## BRIEF:
In the records that follow, find the line containing "ошибки куда выше." and the line containing "科分数线多少分（含2024-2025历年）", then transcribe both and every line between them exactly, omitting pictures.

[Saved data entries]
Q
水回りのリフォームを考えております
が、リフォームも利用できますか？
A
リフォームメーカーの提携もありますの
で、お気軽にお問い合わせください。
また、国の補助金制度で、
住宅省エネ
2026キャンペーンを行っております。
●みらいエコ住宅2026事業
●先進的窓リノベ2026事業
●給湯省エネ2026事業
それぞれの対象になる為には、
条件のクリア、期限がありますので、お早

...

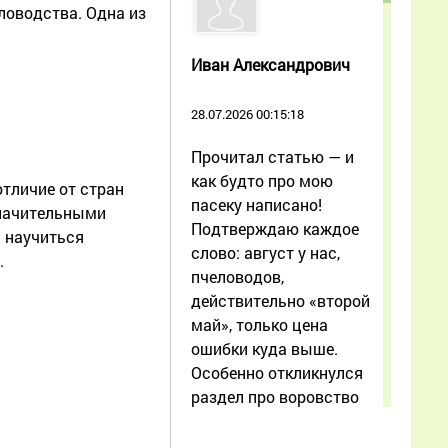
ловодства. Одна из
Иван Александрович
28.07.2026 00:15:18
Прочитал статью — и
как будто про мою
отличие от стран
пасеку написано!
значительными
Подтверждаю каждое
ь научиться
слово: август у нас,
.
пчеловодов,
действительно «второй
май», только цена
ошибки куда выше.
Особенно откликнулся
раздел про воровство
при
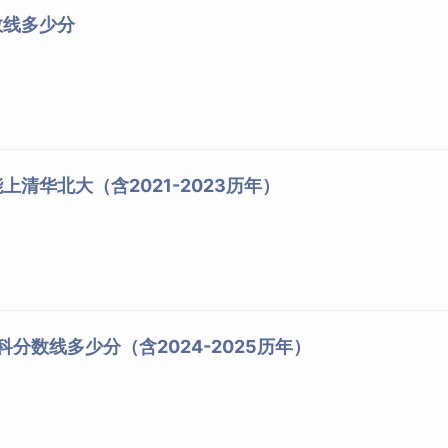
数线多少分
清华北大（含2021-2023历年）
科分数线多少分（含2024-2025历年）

## RESULT OF THE TASK:
ошибки куда выше.
Особенно откликнулся
раздел про воровство
при
数线多少分
清华北大（含2021-2023历年）
科分数线多少分（含2024-2025历年）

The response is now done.